Here’s a question that’s been bugging me for a while: what’s the best way to store information that is a mixture of highly- and loosely-structured data? For example, a collection of documents like Project Posner. Certain attributes of each document like the title, date, and citation fit easily into a normalized relational database model. But the body can only be described with some kind of markup.
I could just use HTML, except for one problem: my documents have to handle footnotes, for which HTML does not provide a tag. (As an aside, footnotes are a pain whether you’re doing web design or typesetting.)
On Project Posner, I compromised: everything is stored in a MySQL database, and the documents table has a “body” column that contains my own made-up XML syntax.
I could, in theory, normalize everything, even individual paragraphs. But that would be a nightmare to code and deadly slow. I could also store everything as XML documents. But then I’d have to reinvent all the facilities that MySQL (and ActiveRecord) provide, like transaction handling, auto-incrementing IDs, and so on.
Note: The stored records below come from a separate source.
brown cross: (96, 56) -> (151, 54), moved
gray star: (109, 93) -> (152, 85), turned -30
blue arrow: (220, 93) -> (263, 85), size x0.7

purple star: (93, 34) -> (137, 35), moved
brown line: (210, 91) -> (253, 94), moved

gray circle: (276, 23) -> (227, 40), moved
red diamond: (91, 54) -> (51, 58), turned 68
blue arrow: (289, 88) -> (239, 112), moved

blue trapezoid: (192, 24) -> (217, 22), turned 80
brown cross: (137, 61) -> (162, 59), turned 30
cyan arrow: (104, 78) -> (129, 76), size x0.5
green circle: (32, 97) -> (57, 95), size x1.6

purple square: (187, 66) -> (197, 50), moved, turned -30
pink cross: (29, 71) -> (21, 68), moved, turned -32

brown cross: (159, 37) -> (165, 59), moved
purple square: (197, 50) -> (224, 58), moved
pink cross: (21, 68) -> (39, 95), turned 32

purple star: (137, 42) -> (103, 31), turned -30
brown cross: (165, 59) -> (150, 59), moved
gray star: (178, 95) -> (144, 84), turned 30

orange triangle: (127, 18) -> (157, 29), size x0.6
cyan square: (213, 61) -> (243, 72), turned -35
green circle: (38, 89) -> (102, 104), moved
For another project, I’m trying to create a pseudo-database that stores everything as XML files and uses Ferret for searching. I was going to use Ferret for full-text search anyway, so my original thought was to save overhead by not bothering with MySQL indexes. It works, but looking over it I realize that most of the data could be normalized to fit into the standard relational model. I’d still need a blob of XML data somewhere, but it could be in the database as easily as a file. What have I really gained, besides an impressively large and complex pile of code?